Problem
Of all the entries below, retype only the lines from the one with "Atendimento" through the one with "Geschiedenis", exactly as they appear.

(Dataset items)
===============

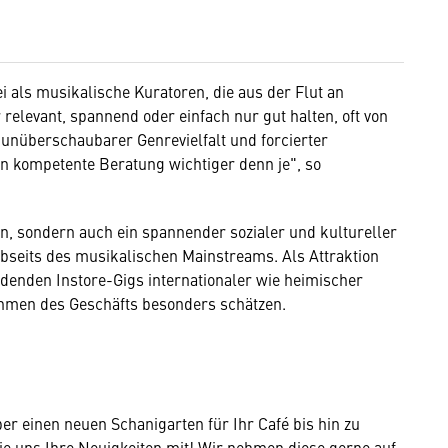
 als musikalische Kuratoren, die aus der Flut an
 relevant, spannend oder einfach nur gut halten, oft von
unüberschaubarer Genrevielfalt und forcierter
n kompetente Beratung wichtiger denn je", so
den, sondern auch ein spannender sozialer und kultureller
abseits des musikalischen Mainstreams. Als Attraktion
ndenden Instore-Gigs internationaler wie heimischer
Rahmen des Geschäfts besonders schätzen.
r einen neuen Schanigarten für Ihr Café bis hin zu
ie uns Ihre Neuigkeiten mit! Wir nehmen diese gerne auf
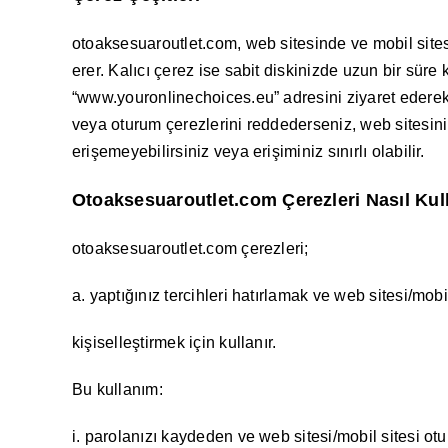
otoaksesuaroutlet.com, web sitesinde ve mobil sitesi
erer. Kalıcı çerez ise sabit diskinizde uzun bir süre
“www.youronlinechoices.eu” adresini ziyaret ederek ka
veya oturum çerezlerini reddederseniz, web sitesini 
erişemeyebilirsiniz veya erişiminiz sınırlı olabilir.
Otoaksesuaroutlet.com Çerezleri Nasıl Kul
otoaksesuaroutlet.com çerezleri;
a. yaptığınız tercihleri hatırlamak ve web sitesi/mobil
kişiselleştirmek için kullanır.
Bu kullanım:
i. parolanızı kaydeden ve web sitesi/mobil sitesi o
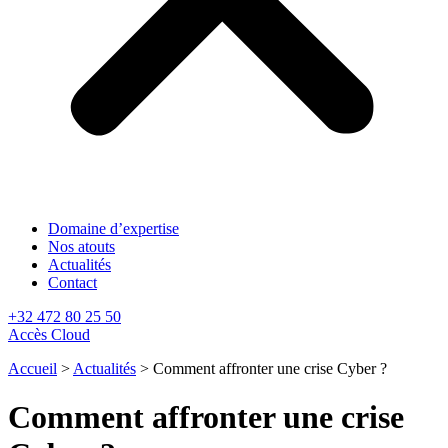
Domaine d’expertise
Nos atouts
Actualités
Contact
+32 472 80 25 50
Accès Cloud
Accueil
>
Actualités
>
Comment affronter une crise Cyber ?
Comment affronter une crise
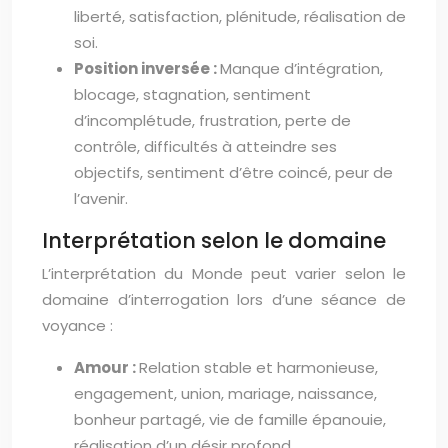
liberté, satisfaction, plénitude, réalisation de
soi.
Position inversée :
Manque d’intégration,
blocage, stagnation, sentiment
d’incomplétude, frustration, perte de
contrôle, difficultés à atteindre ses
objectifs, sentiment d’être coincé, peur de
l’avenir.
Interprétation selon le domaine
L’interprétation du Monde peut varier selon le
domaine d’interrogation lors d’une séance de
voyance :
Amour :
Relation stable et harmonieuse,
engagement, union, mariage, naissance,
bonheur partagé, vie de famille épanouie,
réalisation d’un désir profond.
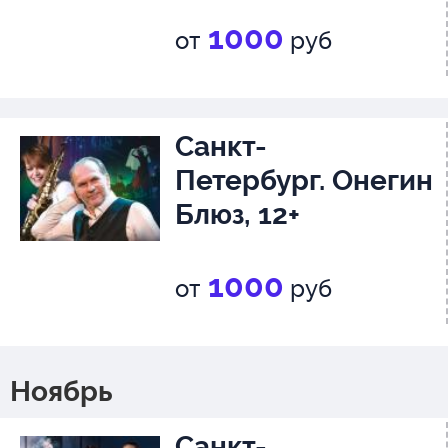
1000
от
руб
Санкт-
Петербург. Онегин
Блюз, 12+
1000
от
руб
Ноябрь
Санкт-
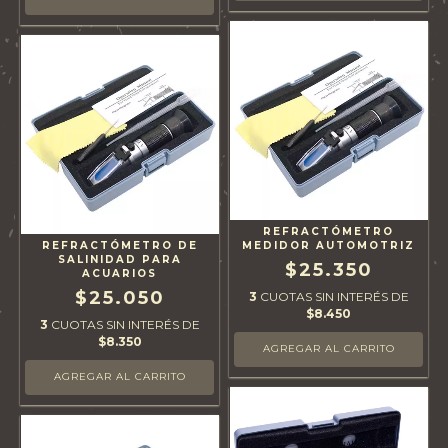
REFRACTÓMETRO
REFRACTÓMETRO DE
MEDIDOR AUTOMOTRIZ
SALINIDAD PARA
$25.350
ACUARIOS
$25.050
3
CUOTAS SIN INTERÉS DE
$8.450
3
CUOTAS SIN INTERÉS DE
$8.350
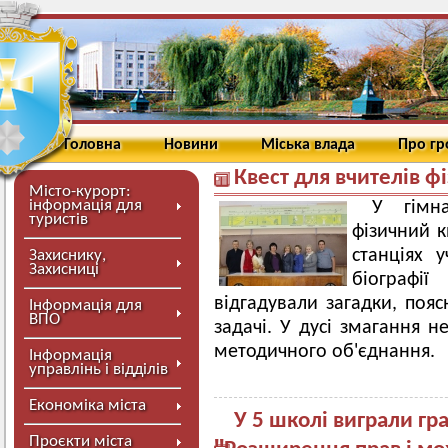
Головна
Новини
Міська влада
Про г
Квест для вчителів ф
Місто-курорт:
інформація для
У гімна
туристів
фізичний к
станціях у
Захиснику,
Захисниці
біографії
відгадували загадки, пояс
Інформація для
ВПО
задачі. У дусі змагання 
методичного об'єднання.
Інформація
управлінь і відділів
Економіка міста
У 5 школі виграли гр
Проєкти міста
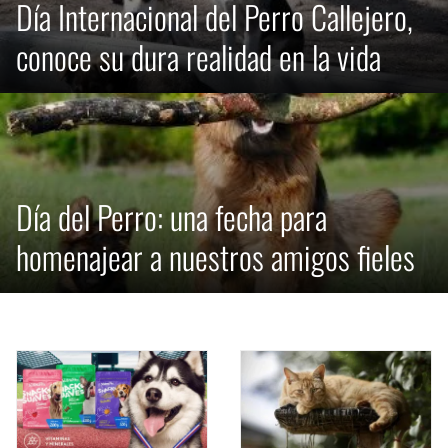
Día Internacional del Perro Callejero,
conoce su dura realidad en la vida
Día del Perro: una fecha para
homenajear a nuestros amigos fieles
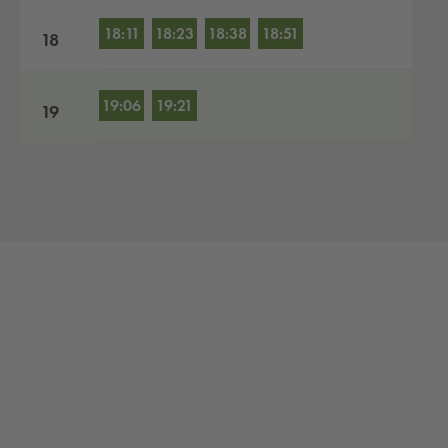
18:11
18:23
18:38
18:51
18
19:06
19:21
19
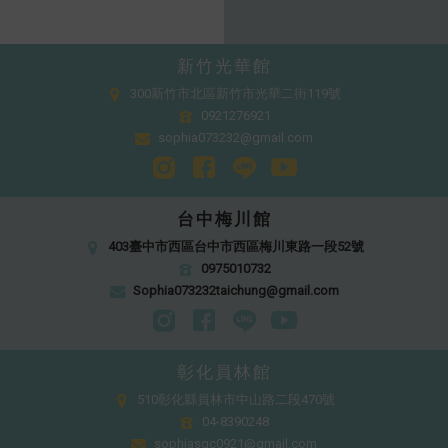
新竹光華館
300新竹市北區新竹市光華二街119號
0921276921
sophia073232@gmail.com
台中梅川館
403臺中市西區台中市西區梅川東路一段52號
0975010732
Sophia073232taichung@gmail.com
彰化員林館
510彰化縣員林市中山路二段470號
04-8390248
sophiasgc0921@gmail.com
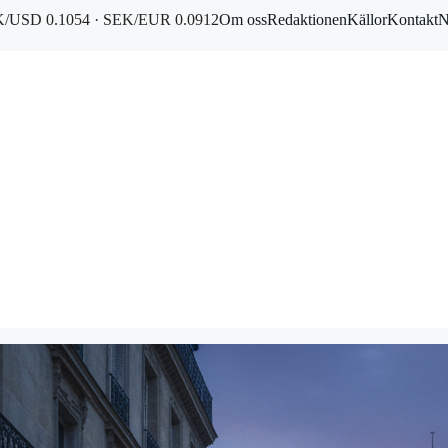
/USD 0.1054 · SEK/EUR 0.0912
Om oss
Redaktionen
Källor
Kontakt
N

===============

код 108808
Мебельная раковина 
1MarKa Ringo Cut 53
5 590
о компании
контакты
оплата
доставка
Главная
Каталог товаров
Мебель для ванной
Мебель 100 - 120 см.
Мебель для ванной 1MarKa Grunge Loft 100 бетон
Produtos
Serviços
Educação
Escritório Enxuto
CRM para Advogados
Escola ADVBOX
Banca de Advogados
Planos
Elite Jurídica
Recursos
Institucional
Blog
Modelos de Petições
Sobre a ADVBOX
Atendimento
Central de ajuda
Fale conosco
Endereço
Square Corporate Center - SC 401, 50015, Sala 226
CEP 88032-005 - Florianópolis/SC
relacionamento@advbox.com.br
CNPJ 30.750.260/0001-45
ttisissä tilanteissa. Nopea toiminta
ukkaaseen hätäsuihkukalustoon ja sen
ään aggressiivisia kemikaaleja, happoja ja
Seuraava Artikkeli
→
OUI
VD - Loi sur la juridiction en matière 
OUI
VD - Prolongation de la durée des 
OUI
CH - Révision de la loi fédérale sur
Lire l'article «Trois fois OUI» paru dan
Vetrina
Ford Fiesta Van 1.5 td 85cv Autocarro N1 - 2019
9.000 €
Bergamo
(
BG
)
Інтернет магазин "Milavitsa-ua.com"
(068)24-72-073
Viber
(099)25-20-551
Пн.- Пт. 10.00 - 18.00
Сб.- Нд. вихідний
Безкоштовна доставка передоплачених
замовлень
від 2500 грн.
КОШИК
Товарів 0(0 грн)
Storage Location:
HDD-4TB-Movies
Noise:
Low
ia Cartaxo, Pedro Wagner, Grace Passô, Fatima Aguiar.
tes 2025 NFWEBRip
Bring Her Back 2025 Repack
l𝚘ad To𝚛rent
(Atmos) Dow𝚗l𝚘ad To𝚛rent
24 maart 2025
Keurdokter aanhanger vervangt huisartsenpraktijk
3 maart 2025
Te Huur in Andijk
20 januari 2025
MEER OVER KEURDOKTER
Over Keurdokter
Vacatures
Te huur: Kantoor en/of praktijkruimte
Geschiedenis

===============

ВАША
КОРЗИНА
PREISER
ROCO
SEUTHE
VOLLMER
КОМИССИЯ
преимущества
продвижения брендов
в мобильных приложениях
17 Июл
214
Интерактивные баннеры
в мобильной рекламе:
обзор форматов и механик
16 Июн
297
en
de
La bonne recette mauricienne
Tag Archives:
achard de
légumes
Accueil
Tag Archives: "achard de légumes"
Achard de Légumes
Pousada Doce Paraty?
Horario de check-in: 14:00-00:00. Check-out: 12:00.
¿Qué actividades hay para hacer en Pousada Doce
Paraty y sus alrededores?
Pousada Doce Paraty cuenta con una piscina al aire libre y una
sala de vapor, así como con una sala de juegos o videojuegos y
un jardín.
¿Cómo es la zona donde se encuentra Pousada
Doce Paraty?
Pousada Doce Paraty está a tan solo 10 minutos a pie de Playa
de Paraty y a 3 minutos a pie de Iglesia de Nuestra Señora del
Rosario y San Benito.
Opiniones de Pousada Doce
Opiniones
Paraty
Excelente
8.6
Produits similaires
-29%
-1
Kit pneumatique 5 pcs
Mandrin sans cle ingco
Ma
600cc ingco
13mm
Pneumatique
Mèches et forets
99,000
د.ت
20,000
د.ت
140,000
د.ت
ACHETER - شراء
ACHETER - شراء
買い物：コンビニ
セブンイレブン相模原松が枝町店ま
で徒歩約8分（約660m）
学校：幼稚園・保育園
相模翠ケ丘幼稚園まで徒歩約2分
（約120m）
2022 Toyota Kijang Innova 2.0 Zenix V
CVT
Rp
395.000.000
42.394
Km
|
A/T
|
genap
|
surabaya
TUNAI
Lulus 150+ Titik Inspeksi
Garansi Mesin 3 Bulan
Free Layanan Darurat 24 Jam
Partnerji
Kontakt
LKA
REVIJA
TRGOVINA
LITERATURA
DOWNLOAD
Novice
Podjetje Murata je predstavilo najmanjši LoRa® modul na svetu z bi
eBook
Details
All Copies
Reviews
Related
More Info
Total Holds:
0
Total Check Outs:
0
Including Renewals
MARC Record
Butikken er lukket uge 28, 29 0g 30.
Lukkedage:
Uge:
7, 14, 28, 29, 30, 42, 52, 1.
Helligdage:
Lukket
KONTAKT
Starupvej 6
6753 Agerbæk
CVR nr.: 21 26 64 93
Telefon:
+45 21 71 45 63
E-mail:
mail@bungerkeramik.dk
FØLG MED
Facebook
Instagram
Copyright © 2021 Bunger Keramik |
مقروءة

===============

Answer to this problem
Atendimento
Central de ajuda
Fale conosco
Endereço
Square Corporate Center - SC 401, 50015, Sala 226
CEP 88032-005 - Florianópolis/SC
relacionamento@advbox.com.br
CNPJ 30.750.260/0001-45
ttisissä tilanteissa. Nopea toiminta
ukkaaseen hätäsuihkukalustoon ja sen
ään aggressiivisia kemikaaleja, happoja ja
Seuraava Artikkeli
→
OUI
VD - Loi sur la juridiction en matière 
OUI
VD - Prolongation de la durée des 
OUI
CH - Révision de la loi fédérale sur
Lire l'article «Trois fois OUI» paru dan
Vetrina
Ford Fiesta Van 1.5 td 85cv Autocarro N1 - 2019
9.000 €
Bergamo
(
BG
)
Інтернет магазин "Milavitsa-ua.com"
(068)24-72-073
Viber
(099)25-20-551
Пн.- Пт. 10.00 - 18.00
Сб.- Нд. вихідний
Безкоштовна доставка передоплачених
замовлень
від 2500 грн.
КОШИК
Товарів 0(0 грн)
Storage Location:
HDD-4TB-Movies
Noise:
Low
ia Cartaxo, Pedro Wagner, Grace Passô, Fatima Aguiar.
tes 2025 NFWEBRip
Bring Her Back 2025 Repack
l𝚘ad To𝚛rent
(Atmos) Dow𝚗l𝚘ad To𝚛rent
24 maart 2025
Keurdokter aanhanger vervangt huisartsenpraktijk
3 maart 2025
Te Huur in Andijk
20 januari 2025
MEER OVER KEURDOKTER
Over Keurdokter
Vacatures
Te huur: Kantoor en/of praktijkruimte
Geschiedenis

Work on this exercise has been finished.